Standard schemas create a common lexicon and database structure for software developers to use. Adopting a standard naming schema makes software deployment and management much simpler. Developers and building systems benefit from a common, predictable set of rules and naming conventions. Such standards make software development and deployment easier and cheaper because both stakeholders are working from a shared data structure. The developer can simply bolt their software package to your system, and everything works out-of-the-box.
Advanced Queries and Dynamic Lists
Conventional BMS pages are static. Their queries are hard-baked, with pre-built graphics that deliver data around points such as fault detection, temperatures, run speeds and statuses. They are “static” in that their queries never change. Your BMS will only “ask” specific questions about your system. They may be important questions, but they are, to be sure, limited. Contrary to their appearances, however, buildings aren’t static with respect to the data they produce, and managers and engineers often need to run queries and generate dynamic lists that exist outside the BMS purview.

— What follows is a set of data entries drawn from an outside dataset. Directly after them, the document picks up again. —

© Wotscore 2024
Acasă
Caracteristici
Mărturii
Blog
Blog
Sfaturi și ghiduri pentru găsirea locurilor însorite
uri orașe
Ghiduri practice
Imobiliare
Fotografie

Using a relational, standardised schema allows this limitless flexibility.
For example, say you suspected one of your AHUs was starting to fail. You could run a query that identified all room temperature sensors that have been reading above 21 degrees for the last 24-hours for that specific AHU. If your schema is relational, it understands which specific sensors to target. You could then upload the data to a dynamic page to help troubleshoot performance issues. Dynamic lists like these can improve predictive failure and shorten downtimes.

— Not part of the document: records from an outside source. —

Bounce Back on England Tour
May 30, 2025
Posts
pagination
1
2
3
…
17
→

With a standard relational schema, you can identify an asset’s effect on the system and impact to service. For example, a standard schema can show you the effects to other systems when you plan to replace a failed actuator. Before work begins, you can ask questions like: “Will replacing the actuator stop chilled water to the whole building or just the data center?” or “How will the replacement affect Tenant X, Y and Z?” Such insights give you and your service engineers the right information for estimating costs, cutting downtime, and ensuring better tenant outcomes.
Updating Building Data
Buildings go through many evolutions in their life cycle, and these changes affect your asset database. Standard relational schemas make updating metadata much easier and more accurate. Recording changes only requires updating one specific piece of data, like a room number or new part. After that, your system automatically adjusts names and relationships, both upstream and downstream. Standard schemas cut the time and costs of updating asset databases.
Popular Schema Standards
Today’s most popular standard schemas differ in their approach, but all attempt to standardise asset description and storage to aid interoperability and software deployment. Project Haystack is a tag-based schema focusing on streamlining operation between smart devices within buildings, homes, factories, and cities. The Brick Ontology standardises both asset labels and connections, allowing the user to create a relational database.
It’s difficult to make big data work for you without first putting it into a standard structure. Schemas are that structure—they’re the digital architecture of your building systems. By building your asset database with standard schema, you’re ensuring your building, tenants and occupants benefit from future invocations such as advanced analytics, AI, machine learning, and cloud computing. These are the future of building operations and facilities management. Once all buildings graduate to smart status, they’ll be connected to everything, and proptech will help managers do everything from calculating asset depreciation to managing carbon emissions.